With four weeks until the start of the Olympics, the Saudi Embassy in London said that the country’s National Olympic Committee will “oversee participation of women athletes who can qualify.”
Millions of girls are banned from playing sports in schools, and women are prohibited from playing team sports and denied access to sports facilities, including gyms and swimming pools, it said.
“It is only right that the Saudi government should play by the Olympic rules,” said Minky Worden, director of global initiatives at Human Rights Watch.
“But an eleventh hour change of course to avoid a ban does not alter the dismal and unequal conditions for women and girls in Saudi Arabia.”
Worden added: “The fact that so few women are ‘qualified’ to compete at the Olympic level is due entirely to the country’s restrictions on women’s rights.
“There is only one way to reverse this course, and that is to allow sports in schools, gyms for women, and to add women to the Saudi National Olympic Committee immediately.”
Human Rights Watch claimed Saudi Arabia has one of the world’s worst records on women’s rights.

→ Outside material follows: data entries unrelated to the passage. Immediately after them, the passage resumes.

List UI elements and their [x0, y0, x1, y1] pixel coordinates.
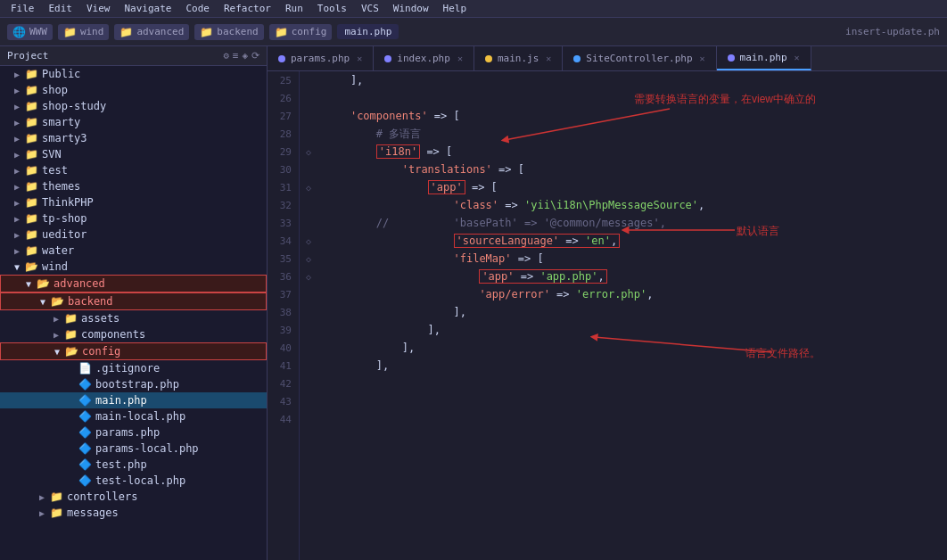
menu-vcs[interactable]: VCS — [354, 3, 386, 14]
code-text — [325, 199, 454, 211]
code-text: ], — [325, 306, 466, 318]
tab-label: main.php — [740, 52, 787, 63]
php-icon: 🔷 — [78, 378, 92, 391]
gutter-31: ◇ — [300, 178, 317, 196]
menu-navigate[interactable]: Navigate — [118, 3, 179, 14]
code-text: => [ — [465, 181, 498, 194]
tab-close[interactable]: ✕ — [795, 53, 800, 62]
sidebar-item-water[interactable]: ▶ 📁 water — [0, 243, 267, 259]
menu-refactor[interactable]: Refactor — [217, 3, 278, 14]
toolbar-www[interactable]: 🌐 WWW — [7, 24, 53, 40]
sidebar-item-ueditor[interactable]: ▶ 📁 ueditor — [0, 226, 267, 243]
item-label: main-local.php — [95, 410, 185, 423]
sidebar-item-mainphp[interactable]: ▶ 🔷 main.php — [0, 392, 267, 408]
gutter-26 — [300, 89, 317, 107]
sidebar-item-components[interactable]: ▶ 📁 components — [0, 326, 267, 342]
sidebar-item-params[interactable]: ▶ 🔷 params.php — [0, 424, 267, 441]
code-text — [325, 163, 402, 176]
code-text: 'fileMap' — [454, 252, 512, 265]
code-text: # 多语言 — [376, 127, 421, 142]
code-line-37: 'app/error' => 'error.php', — [325, 285, 940, 303]
line-num-40: 40 — [268, 339, 299, 357]
sidebar-item-params-local[interactable]: ▶ 🔷 params-local.php — [0, 441, 267, 457]
sidebar-item-config[interactable]: ▼ 📂 config — [0, 342, 267, 360]
tab-close[interactable]: ✕ — [700, 54, 705, 63]
menu-run[interactable]: Run — [278, 3, 310, 14]
code-text: ], — [325, 324, 441, 336]
sidebar-item-public[interactable]: ▶ 📁 Public — [0, 66, 267, 82]
menu-window[interactable]: Window — [386, 3, 436, 14]
code-line-30: 'translations' => [ — [325, 161, 940, 178]
sidebar-item-smarty3[interactable]: ▶ 📁 smarty3 — [0, 130, 267, 146]
line-num-42: 42 — [268, 375, 299, 392]
toolbar-config[interactable]: 📁 config — [269, 24, 333, 40]
sidebar-icon-4[interactable]: ⟳ — [251, 50, 259, 62]
tab-sitecontroller[interactable]: SiteController.php ✕ — [563, 46, 716, 70]
code-line-39: ], — [325, 321, 940, 339]
toolbar-mainphp[interactable]: main.php — [337, 24, 399, 39]
sidebar-icon-3[interactable]: ◈ — [242, 50, 248, 62]
folder-icon: 📁 — [25, 164, 38, 177]
tab-close[interactable]: ✕ — [546, 54, 551, 63]
tab-params[interactable]: params.php ✕ — [268, 46, 374, 70]
item-label: tp-shop — [42, 212, 87, 225]
item-label: assets — [81, 312, 119, 325]
gutter-36: ◇ — [300, 268, 317, 285]
sidebar-item-tp-shop[interactable]: ▶ 📁 tp-shop — [0, 210, 267, 226]
arrow-icon: ▶ — [39, 508, 50, 518]
toolbar-wind[interactable]: 📁 wind — [58, 24, 110, 40]
sidebar-item-shop-study[interactable]: ▶ 📁 shop-study — [0, 98, 267, 114]
line-num-29: 29 — [268, 143, 299, 161]
code-text: 'app/error' — [479, 288, 549, 301]
code-text: 'en' — [585, 235, 611, 247]
js-dot-icon — [485, 55, 492, 62]
sidebar-item-thinkphp[interactable]: ▶ 📁 ThinkPHP — [0, 194, 267, 210]
tab-mainjs[interactable]: main.js ✕ — [474, 46, 563, 70]
sidebar-item-controllers[interactable]: ▶ 📁 controllers — [0, 489, 267, 505]
tab-mainphp[interactable]: main.php ✕ — [717, 46, 811, 70]
code-editor-area[interactable]: 25 26 27 28 29 30 31 32 33 34 35 36 37 3… — [268, 71, 947, 560]
sidebar-item-themes[interactable]: ▶ 📁 themes — [0, 178, 267, 194]
menu-tools[interactable]: Tools — [310, 3, 354, 14]
sidebar-item-advanced[interactable]: ▼ 📂 advanced — [0, 275, 267, 292]
sidebar-icon-2[interactable]: ≡ — [233, 50, 239, 62]
sidebar-item-svn[interactable]: ▶ 📁 SVN — [0, 146, 267, 162]
code-text: , — [646, 288, 653, 301]
code-line-43 — [325, 392, 940, 410]
sidebar-item-test[interactable]: ▶ 📁 test — [0, 162, 267, 178]
sidebar-icon-1[interactable]: ⚙ — [223, 50, 229, 62]
item-label: ThinkPHP — [42, 196, 94, 209]
menu-help[interactable]: Help — [436, 3, 474, 14]
tab-close[interactable]: ✕ — [357, 54, 362, 63]
sidebar-item-smarty[interactable]: ▶ 📁 smarty — [0, 114, 267, 130]
sidebar-item-wind[interactable]: ▼ 📂 wind — [0, 259, 267, 275]
menu-edit[interactable]: Edit — [42, 3, 80, 14]
gutter-37 — [300, 285, 317, 303]
sidebar-item-bootstrap[interactable]: ▶ 🔷 bootstrap.php — [0, 376, 267, 392]
sidebar-item-shop[interactable]: ▶ 📁 shop — [0, 82, 267, 98]
php-icon: 🔷 — [78, 474, 92, 487]
sidebar-item-backend[interactable]: ▼ 📂 backend — [0, 292, 267, 310]
code-text — [325, 128, 376, 140]
sidebar-item-main-local[interactable]: ▶ 🔷 main-local.php — [0, 408, 267, 424]
folder-icon: 📁 — [25, 228, 38, 241]
item-label: components — [81, 328, 145, 341]
menu-view[interactable]: View — [79, 3, 118, 14]
sidebar-item-test-local[interactable]: ▶ 🔷 test-local.php — [0, 473, 267, 489]
menu-file[interactable]: File — [4, 3, 42, 14]
code-content[interactable]: ], 'components' => [ # 多语言 'i18n' => [ — [317, 71, 947, 560]
sidebar-item-assets[interactable]: ▶ 📁 assets — [0, 310, 267, 326]
tab-close[interactable]: ✕ — [457, 54, 463, 63]
sidebar-item-gitignore[interactable]: ▶ 📄 .gitignore — [0, 360, 267, 376]
code-line-36: 'app' => 'app.php', — [325, 268, 940, 285]
arrow-icon: ▶ — [14, 86, 25, 95]
toolbar-backend[interactable]: 📁 backend — [194, 24, 263, 40]
tab-index[interactable]: index.php ✕ — [374, 46, 474, 70]
arrow-icon: ▼ — [40, 297, 51, 307]
sidebar-item-messages[interactable]: ▶ 📁 messages — [0, 505, 267, 521]
file-icon: 📄 — [78, 362, 92, 375]
menu-code[interactable]: Code — [178, 3, 217, 14]
toolbar-advanced[interactable]: 📁 advanced — [114, 24, 189, 40]
item-label: params-local.php — [95, 442, 199, 455]
sidebar-item-test-php[interactable]: ▶ 🔷 test.php — [0, 457, 267, 473]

Male guardianship and gender segregation restrict women’s freedom to leave their homes, seek medical care, participate in public life, drive, and go to government offices and to courts, it said.
“The International Olympic Committee and the international sporting community cannot become complacent because one or two Saudi women are allowed to compete in the London Olympics,” said Worden.
“They should work tirelessly to ensure the millions of Saudi women and girls who want to participate in sports and public life are not denied the chance to do so.”